Explain Image Classification by SHAP Deep Explainer

Goal

This post aims to introduce how to explain Image Classification (trained by PyTorch) via SHAP Deep Explainer.

Shap is the module to make the black box model interpretable. For example, image classification tasks can be explained by the scores on each pixel on a predicted image, which indicates how much it contributes to the probability positively or negatively.

image

Reference

Libraries

In [45]:
import torch, torchvision
from torchvision import datasets, transforms
from torch import nn, optim
from torch.nn import functional as F
from torchviz import make_dot
import numpy as np
import shap
import matplotlib.pyplot as plt
%matplotlib inline

Deep Learning Model Preparation

Configuration

In [28]:
batch_size = 128
num_epochs = 2
learning_rate = 0.01
momentum=0.5
device = torch.device('cpu')

Network Definition

In [4]:
class Net(nn.Module):
    def __init__(self):
        super(Net, self).__init__()

        # Convolution Layers
        self.conv_layers = nn.Sequential(
            nn.Conv2d(1, 10, kernel_size=5),
            nn.MaxPool2d(2),
            nn.ReLU(),
            nn.Conv2d(10, 20, kernel_size=5),
            nn.Dropout(),
            nn.MaxPool2d(2),
            nn.ReLU(),
        )
        
        # 
        self.fc_layers = nn.Sequential(
            nn.Linear(320, 50),
            nn.ReLU(),
            nn.Dropout(),
            nn.Linear(50, 10),
            nn.Softmax(dim=1)
        )

    def forward(self, x):
        x = self.conv_layers(x)
        x = x.view(-1, 320)
        x = self.fc_layers(x)
        return x
In [58]:
model = Net()
model
Out[58]:
Net(
  (conv_layers): Sequential(
    (0): Conv2d(1, 10, kernel_size=(5, 5), stride=(1, 1))
    (1): MaxPool2d(kernel_size=2, stride=2, padding=0, dilation=1, ceil_mode=False)
    (2): ReLU()
    (3): Conv2d(10, 20, kernel_size=(5, 5), stride=(1, 1))
    (4): Dropout(p=0.5)
    (5): MaxPool2d(kernel_size=2, stride=2, padding=0, dilation=1, ceil_mode=False)
    (6): ReLU()
  )
  (fc_layers): Sequential(
    (0): Linear(in_features=320, out_features=50, bias=True)
    (1): ReLU()
    (2): Dropout(p=0.5)
    (3): Linear(in_features=50, out_features=10, bias=True)
    (4): Softmax()
  )
)

Define Train & Test procedure

The followings are the process in train and test:

  • optimizer.zero_grad() - reset the gradients before update (only training)
  • output = model(data) - predict the value based on the current model
  • F.nll_loss(output.log(), target) - compute the loss. Here we use negative log likelihood.
  • loss.backward() - calculate gradients based on the loss
  • optimizer.step() - execute backward propagation to update the weights
In [29]:
def train(model, device, train_loader, optimizer, epoch):
    model.train()
    for batch_idx, (data, target) in enumerate(train_loader):
        data, target = data.to(device), target.to(device)
        optimizer.zero_grad()
        output = model(data)
        loss = F.nll_loss(output.log(), target)
        loss.backward()
        optimizer.step()
        if batch_idx % 100 == 0:
            print('Train Epoch: {} [{}/{} ({:.0f}%)]\tLoss: {:.6f}'.format(
                epoch, batch_idx * len(data), len(train_loader.dataset),
                100. * batch_idx / len(train_loader), loss.item()))

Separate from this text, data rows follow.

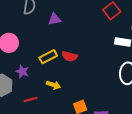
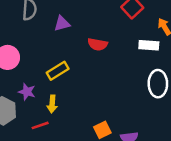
red semicircle: (70, 56) -> (98, 44), moved
yellow arrow: (53, 85) -> (52, 104), moved, turned 80

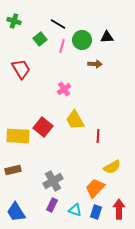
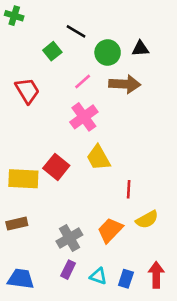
green cross: (14, 21) -> (14, 16), moved
pink line: (62, 46) -> (83, 81), moved, turned 32
brown arrow: (95, 64) -> (125, 84), size x1.6
pink cross: (64, 89) -> (84, 117), size x1.5
red line: (98, 136) -> (129, 189), moved
orange trapezoid: (95, 188) -> (110, 230), moved
blue trapezoid: (16, 212) -> (21, 279), turned 130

def test(model, device, test_loader):
    model.eval()
    test_loss = 0
    correct = 0
    with torch.no_grad():
        for data, target in test_loader:
            data, target = data.to(device), target.to(device)
            output = model(data)
            
            # sum up batch loss
            test_loss += F.nll_loss(output.log(),
                                    target).item()  
            
            # get the index of the max log-probability
            pred = output.max(1, keepdim=True)[1]  
            correct += pred.eq(target.view_as(pred)).sum().item()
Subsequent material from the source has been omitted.